The debate will rumble on, but the entire classification system could change in the coming years. It is already feasible that all the organisms on the planet will be divided into two groups, ribosome encoding organisms (i.e. cellular organisms, or REOs) and capsid encoding organisms (viral organisms, or CEOs), leaving the idea of domains behind. Some evolutionists still claim that the term 'domain' should not be extinguished, but used exclusively for REO, and the term 'lineage' should be for CEO members. Only time will tell if these ideas succeed.

There is still a lot to discover. Whether viruses will be considered alive or not is uncertain, but no one can deny the role they play in the evolution of life.
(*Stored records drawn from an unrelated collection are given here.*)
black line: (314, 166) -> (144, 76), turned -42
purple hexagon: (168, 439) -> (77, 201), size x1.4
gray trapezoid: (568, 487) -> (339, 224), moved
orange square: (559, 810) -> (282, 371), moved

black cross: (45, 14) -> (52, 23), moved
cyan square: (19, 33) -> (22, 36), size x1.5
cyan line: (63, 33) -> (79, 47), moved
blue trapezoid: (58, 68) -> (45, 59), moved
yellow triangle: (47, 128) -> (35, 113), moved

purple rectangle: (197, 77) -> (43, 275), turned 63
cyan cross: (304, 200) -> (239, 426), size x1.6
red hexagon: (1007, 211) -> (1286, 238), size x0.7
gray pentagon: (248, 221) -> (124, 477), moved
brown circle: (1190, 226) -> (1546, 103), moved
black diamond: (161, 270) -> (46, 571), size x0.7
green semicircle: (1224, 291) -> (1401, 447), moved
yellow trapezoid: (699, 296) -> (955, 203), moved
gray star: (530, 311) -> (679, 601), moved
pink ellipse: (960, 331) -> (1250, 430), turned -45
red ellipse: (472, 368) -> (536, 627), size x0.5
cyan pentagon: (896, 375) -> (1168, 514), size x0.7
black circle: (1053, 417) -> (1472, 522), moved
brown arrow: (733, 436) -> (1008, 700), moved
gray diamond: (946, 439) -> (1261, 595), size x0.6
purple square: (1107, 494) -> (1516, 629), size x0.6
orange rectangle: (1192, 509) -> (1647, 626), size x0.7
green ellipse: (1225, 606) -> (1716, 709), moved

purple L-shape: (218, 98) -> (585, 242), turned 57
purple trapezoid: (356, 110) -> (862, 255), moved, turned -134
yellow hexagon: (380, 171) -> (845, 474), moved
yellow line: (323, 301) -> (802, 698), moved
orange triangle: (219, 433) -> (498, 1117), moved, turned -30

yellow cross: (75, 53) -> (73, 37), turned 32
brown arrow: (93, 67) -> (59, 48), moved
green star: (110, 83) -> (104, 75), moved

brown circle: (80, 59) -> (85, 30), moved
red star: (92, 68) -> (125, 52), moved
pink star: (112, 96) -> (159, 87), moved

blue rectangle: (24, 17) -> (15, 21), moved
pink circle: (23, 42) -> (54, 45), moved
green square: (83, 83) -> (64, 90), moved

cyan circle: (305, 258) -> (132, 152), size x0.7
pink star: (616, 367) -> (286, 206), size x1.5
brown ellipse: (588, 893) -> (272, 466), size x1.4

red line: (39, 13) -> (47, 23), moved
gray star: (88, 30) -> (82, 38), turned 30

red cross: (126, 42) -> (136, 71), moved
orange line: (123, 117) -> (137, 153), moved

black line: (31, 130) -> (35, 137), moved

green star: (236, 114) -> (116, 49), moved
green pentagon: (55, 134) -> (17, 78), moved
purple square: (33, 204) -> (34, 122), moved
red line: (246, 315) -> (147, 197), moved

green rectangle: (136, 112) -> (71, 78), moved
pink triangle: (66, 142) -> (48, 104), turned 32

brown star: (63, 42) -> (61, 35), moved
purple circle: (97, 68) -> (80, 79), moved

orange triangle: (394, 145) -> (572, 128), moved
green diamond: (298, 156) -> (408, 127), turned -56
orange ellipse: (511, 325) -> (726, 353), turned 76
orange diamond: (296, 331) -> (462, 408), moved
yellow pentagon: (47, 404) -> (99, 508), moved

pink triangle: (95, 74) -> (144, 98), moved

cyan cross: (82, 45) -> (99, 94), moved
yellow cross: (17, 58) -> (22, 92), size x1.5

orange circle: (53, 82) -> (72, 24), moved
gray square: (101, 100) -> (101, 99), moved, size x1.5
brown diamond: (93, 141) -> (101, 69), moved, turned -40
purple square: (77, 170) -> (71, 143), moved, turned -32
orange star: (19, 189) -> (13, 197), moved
Jônatas Abrahão is professor of virology at Federal University of Minas Gerais, Brazil. His research interests focus on relationships among large/giant viruses and their hosts.
Rodrigo Rodrigues is a PhD student in the Department of Microbiology at the Federal University of Minas Gerais, Brazil. His research interests focus on the structural, ecological and evolutionary aspects of giant viruses.

Are giant viruses a threat to people?
It has been shown that mimiviruses can enter and replicate in human macrophages and in certain blood cells, where they interfere with the innate immune system[8]. There is evidence that they infect humans (such as the detection of mimiviruses and anti-mimivirus antibodies in patients), but there is still no consensus[9,10].
It remains a mystery whether they caused the pneumonia outbreak that occurred when they were first isolated in Bradford in 1992.

 

References

1) Lwoff, A. The concept of virus. J Gen Microbiol 17(2), 239–253 (1957).

2) La Scola, B. et al. A giant virus in amoebae. Science 299(5615), 2033 (2003).

3) Rodrigues, R. A. et al. Mimivirus fibrils are important for viral attachment to the microbial world by a diverse glycoside interaction repertoire. J Virol 89(23), 11812–11819 (2015).

4) Raoult, D. et al. The 1.2-megabase genome sequence of Mimivirus. Science 306(5700), 1344–1350 (2004).

5) Boyer, M. et al. Phylogenetic and phyletic studies of informational genes in genome highlight existence of a 4th domain of life including giant viruses. PLoS One 5(12), e15530 (2010).

6) Moreira, D. & López-García, P. Ten reasons to exclude viruses from the tree of life. Nat Rev Microbiol 7(4), 306–311 (2009).

7) Claverie, J. M. & Ogata, H. Ten good reasons not to exclude giruses from the evolutionary picture. Nat Rev Microbiol 7(8), 615 (2009).

8) Silva, L. C. et al. A resourceful giant: APMV is able to interfere with the human type I interferon system. Microbes and Infect 16(3), 187–195 (2014).

9) La Scola, B. et al. Mimivirus in pneumonia patients. Emerg Infect Dis 11(3), 449–452 (2005).

10) Saadi, H. et al. First isolation of Mimivirus in a patient with pneumonia. Clin Infect Dis 54(7), e127–134 (2013).